*INFORMATION SUPPLIED*
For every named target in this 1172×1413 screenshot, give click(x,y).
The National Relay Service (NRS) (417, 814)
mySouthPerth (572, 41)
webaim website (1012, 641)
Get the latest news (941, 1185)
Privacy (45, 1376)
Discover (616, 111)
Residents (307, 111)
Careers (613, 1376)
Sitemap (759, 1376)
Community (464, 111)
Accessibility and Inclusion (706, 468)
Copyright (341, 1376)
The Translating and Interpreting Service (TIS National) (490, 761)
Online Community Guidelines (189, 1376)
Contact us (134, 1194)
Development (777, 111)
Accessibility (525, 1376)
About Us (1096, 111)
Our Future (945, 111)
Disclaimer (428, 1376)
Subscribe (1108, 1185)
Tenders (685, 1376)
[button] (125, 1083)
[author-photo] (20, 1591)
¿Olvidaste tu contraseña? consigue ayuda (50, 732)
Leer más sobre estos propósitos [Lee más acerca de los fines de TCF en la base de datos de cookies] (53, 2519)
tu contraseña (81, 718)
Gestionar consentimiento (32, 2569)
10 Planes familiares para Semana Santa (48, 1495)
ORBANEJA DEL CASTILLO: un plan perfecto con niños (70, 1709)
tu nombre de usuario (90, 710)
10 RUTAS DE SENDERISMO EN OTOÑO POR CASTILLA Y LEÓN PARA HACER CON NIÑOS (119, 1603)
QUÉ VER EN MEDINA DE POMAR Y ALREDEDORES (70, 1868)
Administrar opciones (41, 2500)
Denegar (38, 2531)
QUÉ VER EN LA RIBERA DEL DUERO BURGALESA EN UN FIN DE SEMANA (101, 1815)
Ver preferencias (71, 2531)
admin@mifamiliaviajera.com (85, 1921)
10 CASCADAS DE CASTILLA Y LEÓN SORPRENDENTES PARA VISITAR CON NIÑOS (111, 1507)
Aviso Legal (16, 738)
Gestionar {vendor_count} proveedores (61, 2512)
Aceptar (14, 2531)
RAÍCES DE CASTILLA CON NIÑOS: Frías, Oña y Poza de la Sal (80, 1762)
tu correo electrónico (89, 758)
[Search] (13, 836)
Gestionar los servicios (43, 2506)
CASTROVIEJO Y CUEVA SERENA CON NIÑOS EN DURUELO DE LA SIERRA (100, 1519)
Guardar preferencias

*PROBLEM REQUIREMENTS*
Some lines above hold the word "LEÓN". Copy all of them.

*OUTPUT*
10 RUTAS DE SENDERISMO EN OTOÑO POR CASTILLA Y LEÓN PARA HACER CON NIÑOS (119, 1603)
10 CASCADAS DE CASTILLA Y LEÓN SORPRENDENTES PARA VISITAR CON NIÑOS (111, 1507)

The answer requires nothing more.